++++ LISTED RECORDS ++++

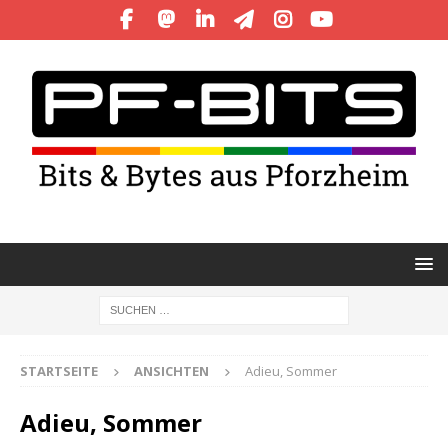
STARTSEITE
ANSICHTEN
Adieu, Sommer
Adieu, Sommer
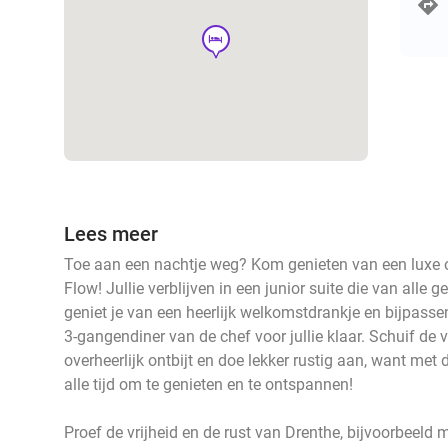
hotel
Lees meer
Toe aan een nachtje weg? Kom genieten van een luxe o
Flow! Jullie verblijven in een junior suite die van alle
geniet je van een heerlijk welkomstdrankje en bijpassen
3-gangendiner van de chef voor jullie klaar. Schuif de
overheerlijk ontbijt en doe lekker rustig aan, want met 
alle tijd om te genieten en te ontspannen!
Proef de vrijheid en de rust van Drenthe, bijvoorbeeld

++++

● **WHAT THIS TASK INVOLVES**
If a line in the records above contains "alle", copy that line.

● **YOUR RESPONSE**
Flow! Jullie verblijven in een junior suite die van alle
alle tijd om te genieten en te ontspannen!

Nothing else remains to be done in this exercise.